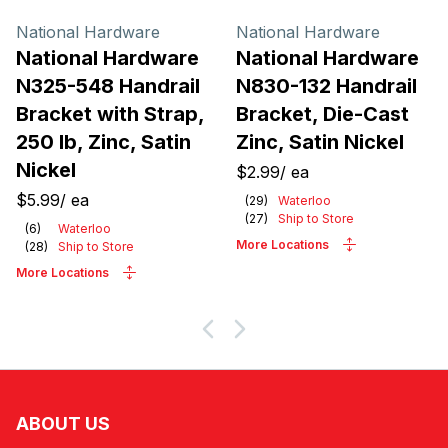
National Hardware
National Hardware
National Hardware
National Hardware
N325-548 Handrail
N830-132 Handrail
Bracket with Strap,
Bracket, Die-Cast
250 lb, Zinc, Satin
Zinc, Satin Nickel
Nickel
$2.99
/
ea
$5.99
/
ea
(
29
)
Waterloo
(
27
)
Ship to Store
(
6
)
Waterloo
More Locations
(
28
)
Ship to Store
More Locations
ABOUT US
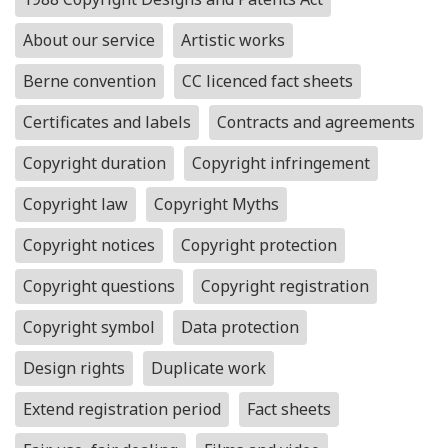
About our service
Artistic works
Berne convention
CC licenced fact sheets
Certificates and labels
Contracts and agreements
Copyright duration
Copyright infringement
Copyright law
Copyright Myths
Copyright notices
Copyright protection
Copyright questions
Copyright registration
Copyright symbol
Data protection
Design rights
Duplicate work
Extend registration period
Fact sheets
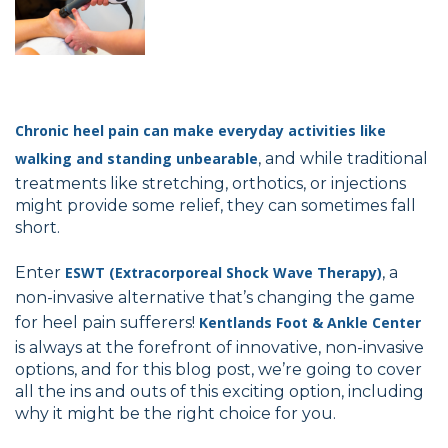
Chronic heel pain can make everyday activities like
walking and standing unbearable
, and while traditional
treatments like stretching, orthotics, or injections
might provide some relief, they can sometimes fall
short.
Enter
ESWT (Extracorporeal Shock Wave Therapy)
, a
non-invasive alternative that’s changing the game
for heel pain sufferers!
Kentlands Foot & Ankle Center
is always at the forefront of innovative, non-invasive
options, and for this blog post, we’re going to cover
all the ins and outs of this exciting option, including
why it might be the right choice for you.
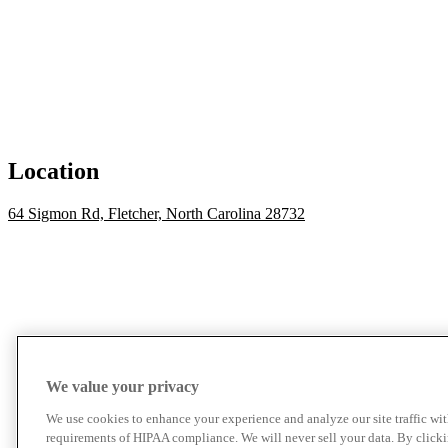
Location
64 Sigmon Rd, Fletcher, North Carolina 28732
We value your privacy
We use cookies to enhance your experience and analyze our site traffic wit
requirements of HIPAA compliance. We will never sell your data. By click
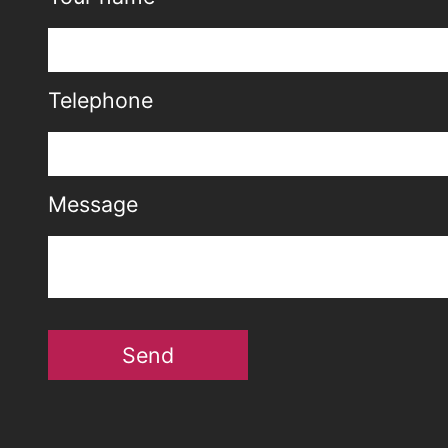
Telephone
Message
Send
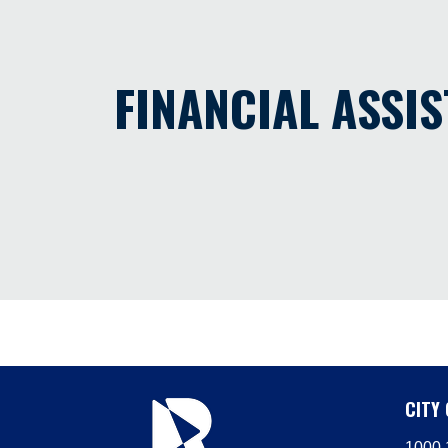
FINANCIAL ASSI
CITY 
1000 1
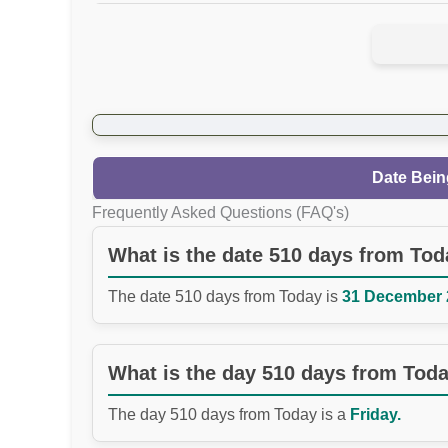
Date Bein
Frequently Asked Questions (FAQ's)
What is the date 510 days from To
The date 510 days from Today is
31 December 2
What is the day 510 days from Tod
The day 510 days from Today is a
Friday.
* * *
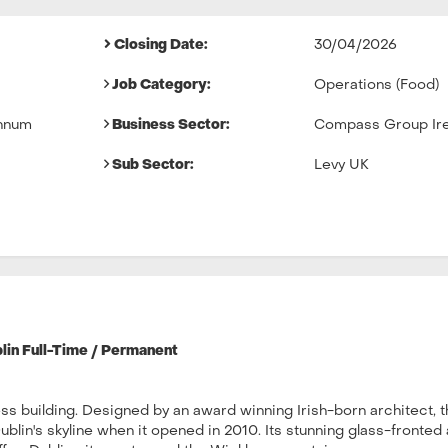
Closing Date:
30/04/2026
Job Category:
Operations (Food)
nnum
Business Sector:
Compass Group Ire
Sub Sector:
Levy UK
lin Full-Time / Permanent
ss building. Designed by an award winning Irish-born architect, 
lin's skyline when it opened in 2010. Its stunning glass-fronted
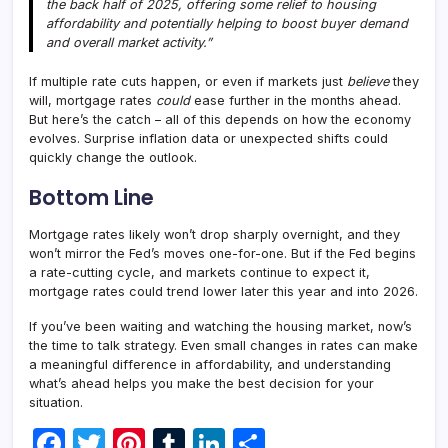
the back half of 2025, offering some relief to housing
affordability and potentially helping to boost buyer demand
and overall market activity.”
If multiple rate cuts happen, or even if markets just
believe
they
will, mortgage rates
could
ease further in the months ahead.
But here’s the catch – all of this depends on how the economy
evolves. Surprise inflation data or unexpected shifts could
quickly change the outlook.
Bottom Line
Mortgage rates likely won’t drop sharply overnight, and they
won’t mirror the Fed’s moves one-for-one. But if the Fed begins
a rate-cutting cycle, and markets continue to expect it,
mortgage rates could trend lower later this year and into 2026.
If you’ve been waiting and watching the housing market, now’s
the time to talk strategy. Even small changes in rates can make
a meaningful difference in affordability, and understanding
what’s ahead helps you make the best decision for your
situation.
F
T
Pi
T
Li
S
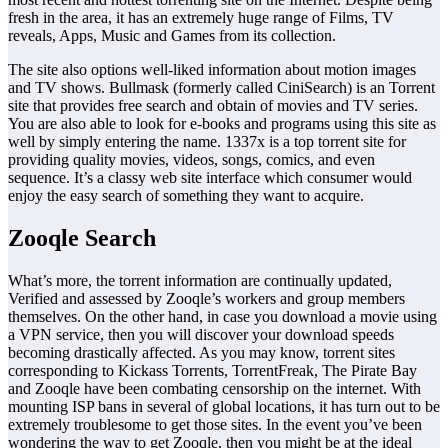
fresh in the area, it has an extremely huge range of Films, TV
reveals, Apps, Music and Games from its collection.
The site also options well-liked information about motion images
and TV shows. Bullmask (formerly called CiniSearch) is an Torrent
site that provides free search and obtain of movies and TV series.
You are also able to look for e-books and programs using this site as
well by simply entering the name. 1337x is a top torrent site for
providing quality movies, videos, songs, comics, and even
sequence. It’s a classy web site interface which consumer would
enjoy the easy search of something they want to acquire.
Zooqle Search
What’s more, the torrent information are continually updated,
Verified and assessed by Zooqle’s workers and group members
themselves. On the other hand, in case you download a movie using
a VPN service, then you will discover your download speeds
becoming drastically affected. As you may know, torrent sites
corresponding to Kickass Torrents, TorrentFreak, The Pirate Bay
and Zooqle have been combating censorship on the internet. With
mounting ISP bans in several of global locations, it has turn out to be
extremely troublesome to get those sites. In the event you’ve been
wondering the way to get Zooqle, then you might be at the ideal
...
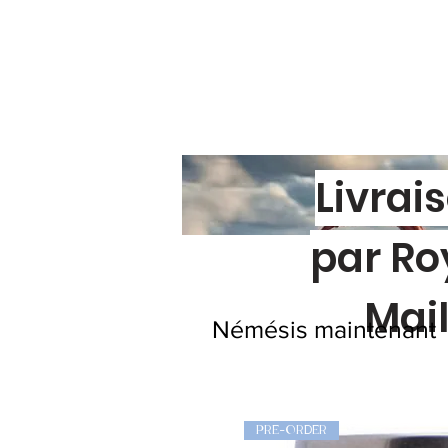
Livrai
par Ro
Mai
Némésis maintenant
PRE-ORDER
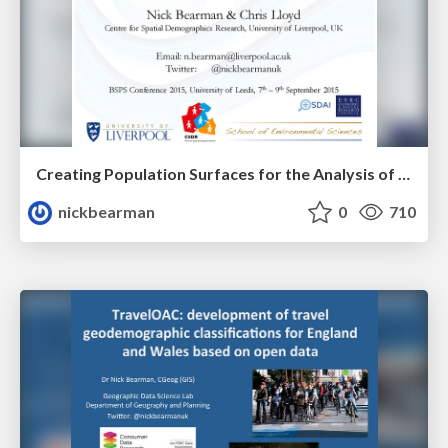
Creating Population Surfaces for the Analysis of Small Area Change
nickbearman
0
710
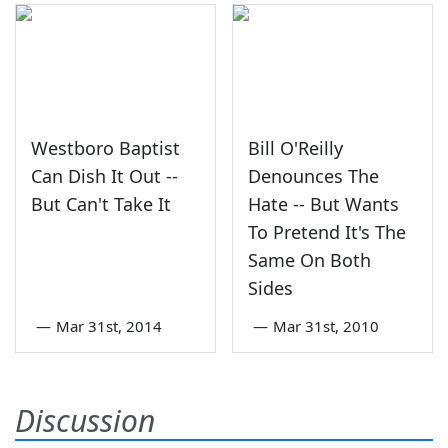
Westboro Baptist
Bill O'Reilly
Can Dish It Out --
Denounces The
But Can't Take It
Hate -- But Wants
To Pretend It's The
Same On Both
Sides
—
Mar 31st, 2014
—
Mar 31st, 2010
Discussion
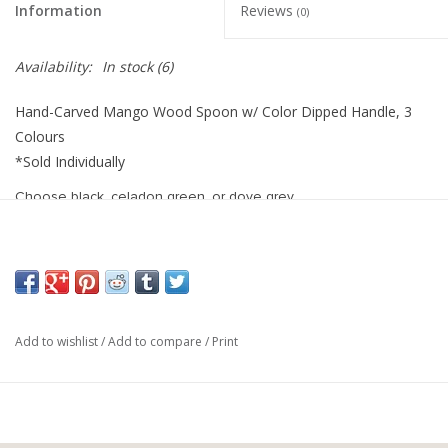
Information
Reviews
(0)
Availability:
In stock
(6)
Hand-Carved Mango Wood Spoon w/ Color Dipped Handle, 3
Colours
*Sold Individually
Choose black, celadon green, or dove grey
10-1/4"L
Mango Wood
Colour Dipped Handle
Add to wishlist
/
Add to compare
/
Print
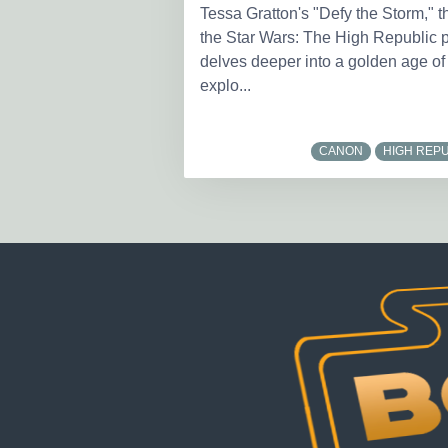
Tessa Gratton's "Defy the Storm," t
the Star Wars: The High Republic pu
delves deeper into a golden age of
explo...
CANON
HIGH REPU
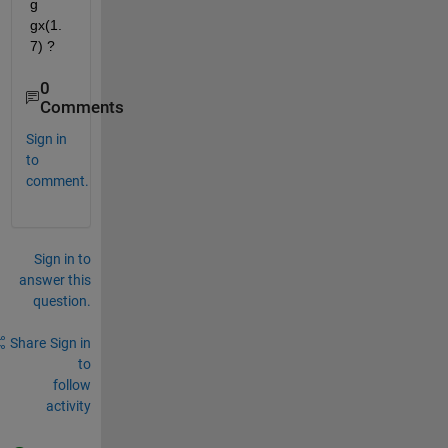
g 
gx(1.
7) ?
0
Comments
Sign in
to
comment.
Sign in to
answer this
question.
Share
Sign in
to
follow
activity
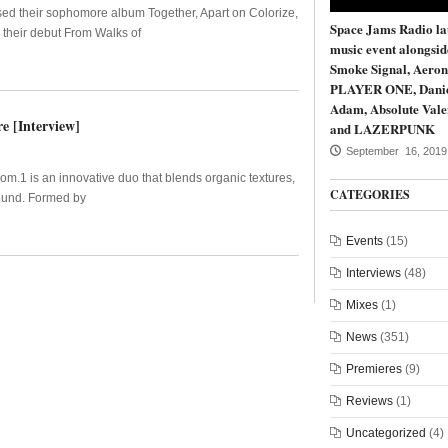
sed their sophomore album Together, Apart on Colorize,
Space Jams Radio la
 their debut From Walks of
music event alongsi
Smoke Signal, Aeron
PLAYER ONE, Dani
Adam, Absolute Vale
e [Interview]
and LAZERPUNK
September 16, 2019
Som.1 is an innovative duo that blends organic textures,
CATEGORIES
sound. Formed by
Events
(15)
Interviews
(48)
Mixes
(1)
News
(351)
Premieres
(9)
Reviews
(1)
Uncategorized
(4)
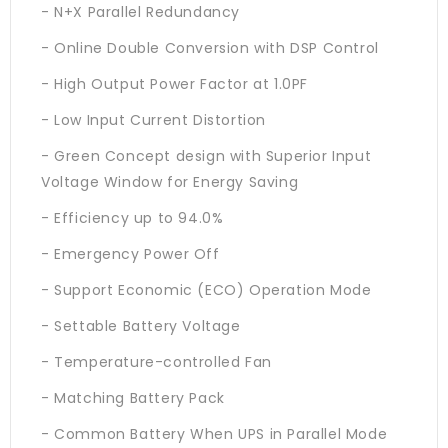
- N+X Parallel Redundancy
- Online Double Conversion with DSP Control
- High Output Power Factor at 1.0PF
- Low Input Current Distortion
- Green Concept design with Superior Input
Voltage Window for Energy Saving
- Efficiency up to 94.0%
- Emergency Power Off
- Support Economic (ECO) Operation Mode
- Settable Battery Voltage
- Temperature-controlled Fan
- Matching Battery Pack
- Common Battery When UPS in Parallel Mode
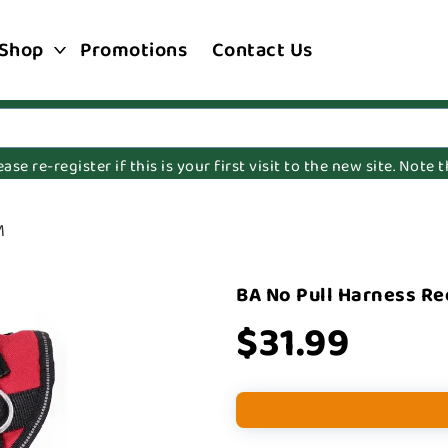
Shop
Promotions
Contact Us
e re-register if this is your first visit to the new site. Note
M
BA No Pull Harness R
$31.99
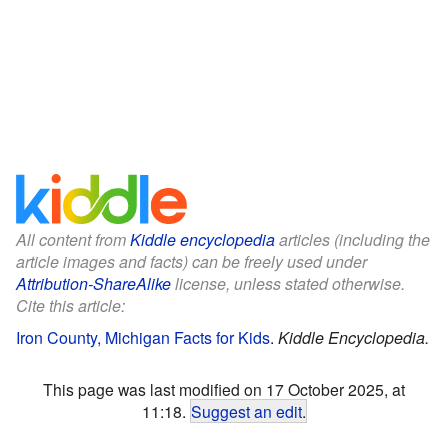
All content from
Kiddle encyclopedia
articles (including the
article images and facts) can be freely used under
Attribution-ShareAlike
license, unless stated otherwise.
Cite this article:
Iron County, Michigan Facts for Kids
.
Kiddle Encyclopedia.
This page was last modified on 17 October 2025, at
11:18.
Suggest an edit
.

**YOUR ASSIGNMENT**
Whenever a line in the entries holds the word "registration", copy that line.

**RESPONSE TO THIS EXERCISE**
Copyright registration
Extend registration period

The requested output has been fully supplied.